Robert Morier: All right, let's go to the other end of the spectrum, sports franchises. It seems like every other article that I read these days is about the value of sports franchises, the interest from both retail and institutional investors with sports and sports franchises. You happen to reside in the most highly valued sports franchise in the world, I think, which is the Dallas Cowboys. So when you think about sports and sports investing, how would you approach an asset class like that, if at all? And why or why not?

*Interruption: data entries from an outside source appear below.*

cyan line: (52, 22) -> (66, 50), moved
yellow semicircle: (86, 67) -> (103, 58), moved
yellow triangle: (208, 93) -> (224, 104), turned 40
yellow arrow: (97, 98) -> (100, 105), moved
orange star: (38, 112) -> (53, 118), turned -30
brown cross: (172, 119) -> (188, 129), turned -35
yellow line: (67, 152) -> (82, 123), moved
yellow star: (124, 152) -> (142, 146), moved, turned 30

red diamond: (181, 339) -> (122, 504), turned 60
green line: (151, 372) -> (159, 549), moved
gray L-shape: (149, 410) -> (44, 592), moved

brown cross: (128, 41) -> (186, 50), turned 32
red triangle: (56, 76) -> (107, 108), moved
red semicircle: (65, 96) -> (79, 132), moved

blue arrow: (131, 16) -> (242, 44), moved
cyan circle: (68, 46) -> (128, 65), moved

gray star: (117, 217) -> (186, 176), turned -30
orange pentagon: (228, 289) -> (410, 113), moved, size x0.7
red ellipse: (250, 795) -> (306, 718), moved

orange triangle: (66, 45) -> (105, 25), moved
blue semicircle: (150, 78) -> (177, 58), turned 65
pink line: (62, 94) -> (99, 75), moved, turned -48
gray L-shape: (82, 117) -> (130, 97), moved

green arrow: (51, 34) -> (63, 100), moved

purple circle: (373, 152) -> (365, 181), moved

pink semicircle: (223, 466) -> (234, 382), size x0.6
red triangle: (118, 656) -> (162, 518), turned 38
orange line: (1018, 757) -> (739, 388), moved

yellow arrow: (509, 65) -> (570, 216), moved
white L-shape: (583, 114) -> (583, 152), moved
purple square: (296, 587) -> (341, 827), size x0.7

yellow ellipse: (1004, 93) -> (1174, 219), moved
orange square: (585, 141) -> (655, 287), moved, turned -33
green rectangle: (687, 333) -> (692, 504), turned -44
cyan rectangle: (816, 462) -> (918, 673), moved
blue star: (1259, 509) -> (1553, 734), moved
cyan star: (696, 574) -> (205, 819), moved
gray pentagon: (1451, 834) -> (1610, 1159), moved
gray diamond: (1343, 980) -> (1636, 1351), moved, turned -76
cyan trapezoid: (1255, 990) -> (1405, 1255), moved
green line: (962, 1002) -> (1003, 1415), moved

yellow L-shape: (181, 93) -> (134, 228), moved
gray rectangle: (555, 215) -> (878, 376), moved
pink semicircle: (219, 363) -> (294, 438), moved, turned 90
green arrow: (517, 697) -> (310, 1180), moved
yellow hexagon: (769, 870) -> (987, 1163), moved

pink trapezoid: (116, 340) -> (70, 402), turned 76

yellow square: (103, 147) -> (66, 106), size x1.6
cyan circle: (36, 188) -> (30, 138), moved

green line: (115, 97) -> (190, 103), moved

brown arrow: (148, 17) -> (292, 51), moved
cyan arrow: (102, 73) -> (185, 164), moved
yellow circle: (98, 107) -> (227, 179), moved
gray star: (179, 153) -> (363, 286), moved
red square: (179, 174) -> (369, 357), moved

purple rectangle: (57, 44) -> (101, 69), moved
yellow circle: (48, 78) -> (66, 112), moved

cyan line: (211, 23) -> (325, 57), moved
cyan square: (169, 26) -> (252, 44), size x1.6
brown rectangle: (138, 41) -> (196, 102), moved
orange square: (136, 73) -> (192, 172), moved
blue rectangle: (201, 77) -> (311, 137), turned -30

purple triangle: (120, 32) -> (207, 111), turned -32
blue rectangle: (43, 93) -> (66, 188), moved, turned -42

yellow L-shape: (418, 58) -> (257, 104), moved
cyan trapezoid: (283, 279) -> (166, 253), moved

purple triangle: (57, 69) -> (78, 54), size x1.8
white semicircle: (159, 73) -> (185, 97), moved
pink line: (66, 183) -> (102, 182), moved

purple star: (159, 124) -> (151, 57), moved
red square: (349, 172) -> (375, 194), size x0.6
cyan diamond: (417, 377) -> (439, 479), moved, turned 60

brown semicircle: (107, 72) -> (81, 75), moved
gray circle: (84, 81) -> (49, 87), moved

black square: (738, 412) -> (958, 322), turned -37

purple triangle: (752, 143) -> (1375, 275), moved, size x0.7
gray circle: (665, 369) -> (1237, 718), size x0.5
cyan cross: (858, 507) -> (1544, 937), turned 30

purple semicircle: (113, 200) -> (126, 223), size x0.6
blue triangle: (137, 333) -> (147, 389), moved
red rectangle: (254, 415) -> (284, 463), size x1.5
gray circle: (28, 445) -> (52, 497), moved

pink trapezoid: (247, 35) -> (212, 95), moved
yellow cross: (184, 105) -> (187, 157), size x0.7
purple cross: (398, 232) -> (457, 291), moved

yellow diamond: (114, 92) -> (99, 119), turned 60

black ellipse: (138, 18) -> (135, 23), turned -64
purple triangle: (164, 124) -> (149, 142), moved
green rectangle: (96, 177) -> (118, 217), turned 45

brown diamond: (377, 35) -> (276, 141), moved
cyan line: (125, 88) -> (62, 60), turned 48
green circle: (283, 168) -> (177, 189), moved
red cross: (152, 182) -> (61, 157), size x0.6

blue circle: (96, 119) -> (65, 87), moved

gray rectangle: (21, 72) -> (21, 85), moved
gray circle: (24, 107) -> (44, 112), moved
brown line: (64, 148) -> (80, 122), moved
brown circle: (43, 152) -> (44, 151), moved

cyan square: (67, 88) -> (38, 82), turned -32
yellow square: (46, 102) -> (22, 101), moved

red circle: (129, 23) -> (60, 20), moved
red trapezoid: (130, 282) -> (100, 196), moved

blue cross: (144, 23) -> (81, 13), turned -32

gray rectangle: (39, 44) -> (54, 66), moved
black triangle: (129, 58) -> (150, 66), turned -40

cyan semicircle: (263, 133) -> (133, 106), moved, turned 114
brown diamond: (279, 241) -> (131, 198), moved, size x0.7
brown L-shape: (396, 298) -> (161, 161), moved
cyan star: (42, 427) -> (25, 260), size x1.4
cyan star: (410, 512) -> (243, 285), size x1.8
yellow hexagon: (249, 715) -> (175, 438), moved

Dhruv Maniktala: From our standpoint, I think it definitely has a lot of tailwinds and some groups have done an amazing job in sort of building franchises that way. I think again, you bring it down to cash flow and bring it down to what you're actually getting from these. So there are some aspects of cash flow generation that may not look as attractive. I think there's the valuation of a franchise, but your exit opportunity becomes really someone else paying more for it at some point in time. As opposed to getting your valuation back through cash flows in most instances. So it's one of those things that sits in the middle for us where we have not made an investment there. And I'd say so far we've been wrong, but it's not because we don't like it. I think we like to get to, you know, 90, 95%, hopefully level of conviction or a threshold which we've not reached. Candidly in some of the things we've looked at, Robert. But there are groups, right? Like KKR that owns the big sports franchise, private market ecosystem. I think they've done a great job. Blackstone's done a great job. They own the biggest, largest cricket IPL team in India, which I think is a smart move. Just given the eyeballs, but the monetization strategy, I feel like in most of those cases, I wonder if it would actually dilute the fan experience and the pricing that may disenfranchise some of the very fans that you're marketing towards. So for example, University of Tennessee just did a private equity deal. They're going to do a mixed-use facility next to the stadium. It looks amazing on paper. They're going to build condos, et cetera. But I wonder how much that impacts the fan experience in terms of it almost always implies taking a little bit more out of the pocket of the fan in some way, shape, or form. And you're starting to see some pushback on that just within that ecosystem. So I'm trying to give you both sides of it. And so, because we don't have a clear, clear view on that.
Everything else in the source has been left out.